I found a second element. It was simplifying the explanation for another person who doesn’t have the same knowledge you have (hence the title of the book “Speak Simple”). As a presenter, it is easy to forget the years it took to build your expertise and to gain the vocabulary you currently have. Your audience doesn’t have that same education. Therefore, your listeners, in any situation, are dependent on how well you explain your knowledge in ways they understand.
Simplifying is not the same as “dumbing it down”, being able to simply explain your business proves you are the expert. It is far more difficult to simplify than to talk in code.
How do you know when you are “dumbing it down” vs. when you are “simplifying” it. How do you recognize the difference?
When a person says dumbing it down, it connotates one person is better than the other. That is derogatory, faulting the audience for not knowing what you know. It does not showcase a friendly, trustworthy, team-minded viewpoint the selection committee or project owner needs.
My application of simplifying is taken from a form of educating I was introduced to called interpretation. Interpretation is not translating one language to another. It educating the value of what appears meaningless.
In my application in the professional world, it means explaining your work to the audience’s level and not using industry jargon and high-level terminology. This concept of simplifying is also rooted in education and connotates that one person is knowledgeable, courteous, and patient enough to meet the needs of his/her listeners.

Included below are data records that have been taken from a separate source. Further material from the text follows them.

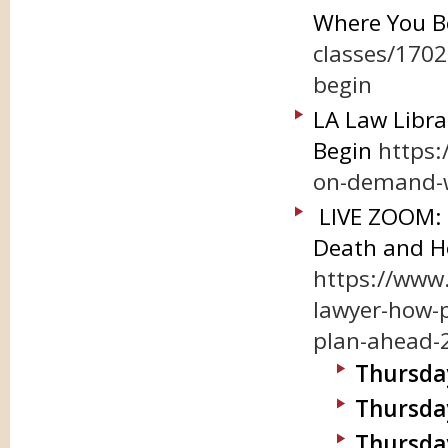
Where You B
classes/170
begin
LA Law Libra
Begin
https:
on-demand-wi
LIVE ZOOM: A
Death and H
https://www.
lawyer-how-p
plan-ahead-
Thursday,
Thursday
Thursday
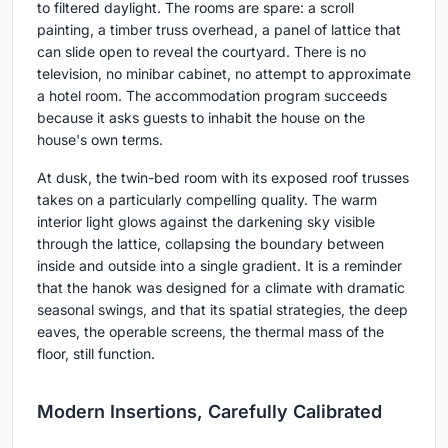
to filtered daylight. The rooms are spare: a scroll
painting, a timber truss overhead, a panel of lattice that
can slide open to reveal the courtyard. There is no
television, no minibar cabinet, no attempt to approximate
a hotel room. The accommodation program succeeds
because it asks guests to inhabit the house on the
house's own terms.
At dusk, the twin-bed room with its exposed roof trusses
takes on a particularly compelling quality. The warm
interior light glows against the darkening sky visible
through the lattice, collapsing the boundary between
inside and outside into a single gradient. It is a reminder
that the hanok was designed for a climate with dramatic
seasonal swings, and that its spatial strategies, the deep
eaves, the operable screens, the thermal mass of the
floor, still function.
Modern Insertions, Carefully Calibrated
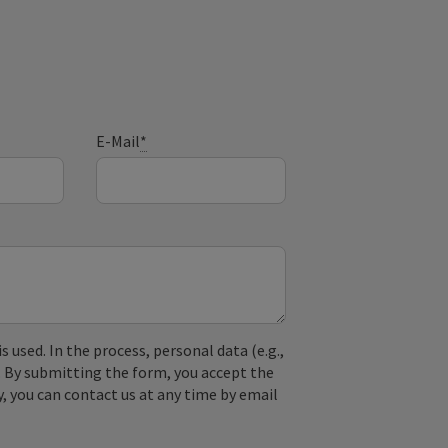
E-Mail
*
used. In the process, personal data (e.g.,
. By submitting the form, you accept the
y, you can contact us at any time by email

You recognize the difference by analyzing the words you are using while speaking. If the message is a lecture or you find yourself talking to the audience, you are likely dumbing it down. If you find yourself getting nodding heads and you feel as if you are in a two-way conversation then you are simplifying.
This mindset changes everything. It may be a subtle difference but you’ll find big results in feedback.
You mention using a “script” in your book. When I think of script, I think of a page with all the words I’m going to say. Is that what you mean when you talk about a script?
I do call it a script, however in my definition of “script” is not the write up of every word you wish to say.
Unlike in theatre, I never recommend for a presenter to memorize a script because individuals write and speak differently. If the words are memorized verbatim, it sounds robotic and artificial. Presenters who insist on memorizing a script risk adding the stress of remembering what was on the page, and are more likely, to make a mistake. If they miss a word or line, they end up freezing and having to start over.
Presenters who follow an outline feel more comfortable and less stressed because they have the ability to make eye contact and be more natural with the audience. This outline is what I refer to as the script. I recommend having bullet points to reference and practice what you want to say.
Every practice should have a different set of words. Every time you deliver should be different. This helps a presenter not to feel restricted and update the explanation to appeal to the listeners.
Erica Olson is a professional speaker, interpreter, and presentation coach who helps her clients become comfortable when presenting and relate with their audience.